10 Qualities He Needs If You’re Going To Be Together Forever

10 Qualities He Needs If You’re Going To Be Together Forever ©iStock/AmmentorpDK

Frida Kahlo once said, “Take a lover who looks at you like maybe you’re magic.” If you ask me, she was referring to then ability to be enchanted by your partner and see endless dimensions in them. That’s important — in fact, I’d argue it’s a must, for a life partner. However, it’s not everything. Magic won’t pay the bills or instill the grit and gumption needed to fight for a relationship when the time calls for it. If you’re interested in creating a real, solid, life-long relationship, look for these qualities instead:

  1. Satisfaction with life. Being with someone who’s perpetually stuck in a rut or always “looking for something better” is just straight up gloomy, and it’s contagious. You need someone who’s able to take the darkness with the light, make something decent from something bad, and can take life as it comes.
  2. Ambition. Dreams, goals, ideas — these are all the stuff of an interesting, exciting life. Ideally your partner has these with or without you. They might look totally different than your ambitions, but your conversations about what you’re working toward can energizing for both of you.
  3. Honesty. Solid relationships are built on trust. Your partner has to be honest about their needs, both with themselves and with you. Without honesty, partnerships quickly reach dead ends.
  4. Focus. Focus is what you need to hold down a steady job, to “work for a reward” in any context, to commit to anything. Being able to focus on what really matters — the purpose of the paycheck, the reward at the end of the toil, whatever the toil may be, is key in a long-term relationship.
  5. Curiosity.
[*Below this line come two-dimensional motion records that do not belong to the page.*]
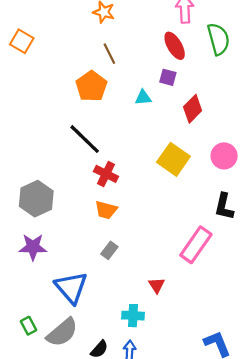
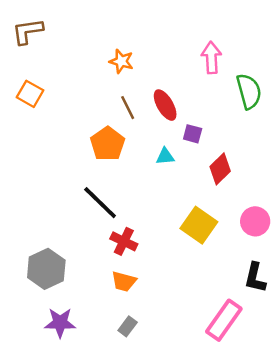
red ellipse: (175, 46) -> (165, 105), moved
purple star: (33, 247) -> (60, 323), moved

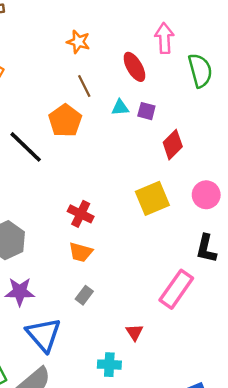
red ellipse: (165, 105) -> (134, 67), moved
cyan triangle: (165, 156) -> (120, 108), moved
black line: (100, 203) -> (26, 147), moved
yellow square: (199, 225) -> (152, 198), turned 32

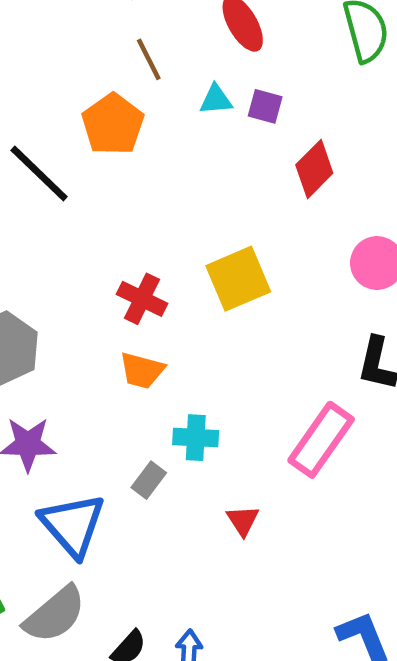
yellow square: (152, 198) -> (238, 279), moved
gray rectangle: (84, 295) -> (149, 480), moved
cyan cross: (109, 365) -> (196, 438), moved

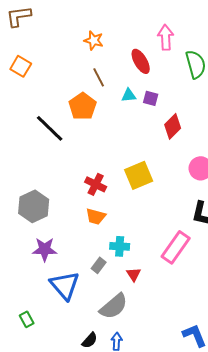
red triangle: (243, 520) -> (134, 274), moved
gray semicircle: (55, 614) -> (114, 306), moved

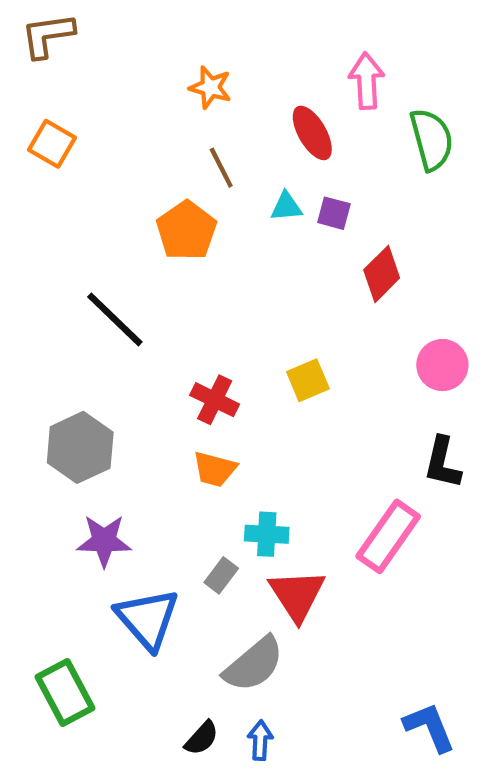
black line: (50, 128) -> (115, 319), moved
yellow square: (139, 175) -> (308, 380), size x0.7
red triangle: (134, 274) -> (297, 595), size x1.8
green rectangle: (27, 319) -> (65, 693), size x1.8

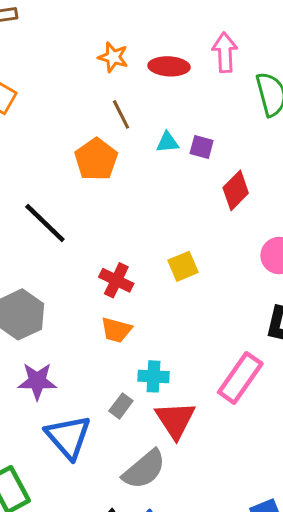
red ellipse: (312, 133) -> (169, 66), moved, turned -57

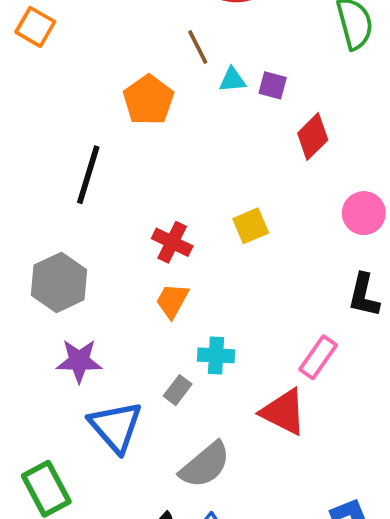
brown line: (121, 114) -> (198, 47), moved
black line: (45, 223) -> (88, 175), turned 63
orange trapezoid: (116, 330) -> (172, 301), turned 104
pink rectangle: (240, 378) -> (318, 357), size x0.7
red triangle: (175, 420) -> (283, 412), moved, turned -30

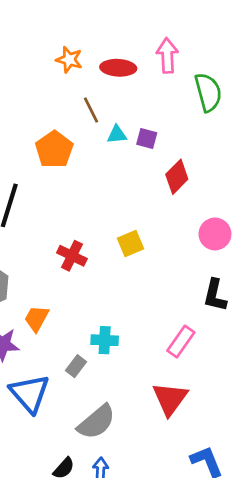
orange trapezoid: (172, 301) -> (37, 318), moved
red triangle: (283, 412) -> (170, 399), moved, turned 39

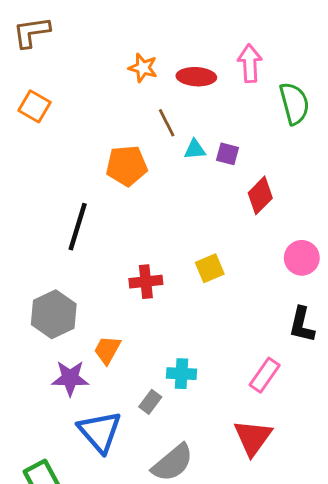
orange pentagon: (54, 150) -> (127, 166), turned 30
red cross: (72, 256) -> (146, 282), turned -32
Ambition without curiosity points to a pretty rigid path. Your partner will ideally be focused and ambitious, but not so dead-set on their plans that they can’t entertain any possibilities beyond them. A little curiosity allows for spontaneity and intrigue.
  6. Acceptance. Of both you and of themselves. These go hand in hand. Someone who doesn’t accept themselves as they are won’t be accepting of anyone else. No matter what.
  7. Resilience. Life isn’t always to be a honeymoon. You need someone who doesn’t crumble at the first touch of adversity and is able to take things in stride. They’ll ideally be able to separate what they can control from what they can’t control, and do what they can with what they have, and be OK with that.
  8. Emotional intelligence. Emotional intelligence is an ability to manage your own emotions and those of others. It’s about finding ways to listen to and live with, one’s feelings. Emotional intelligence makes for good problem solving in a relationship.
  9. Humour. Life is heavy. And it’s also a lot of fun. It’s totally meaningless, and also the most consequential thing in the universe. Humour is a survival skill. Your life partner best have it.
  10. Forgiveness. Above all your partner must be willing to forgive you, when you mess up, and themselves when they do. A relationship is a long road with ups and downs. A willingness to forgive the past, to let go of it, without wishing that it could have been any different, is the quality that will keep your relationship moving forward.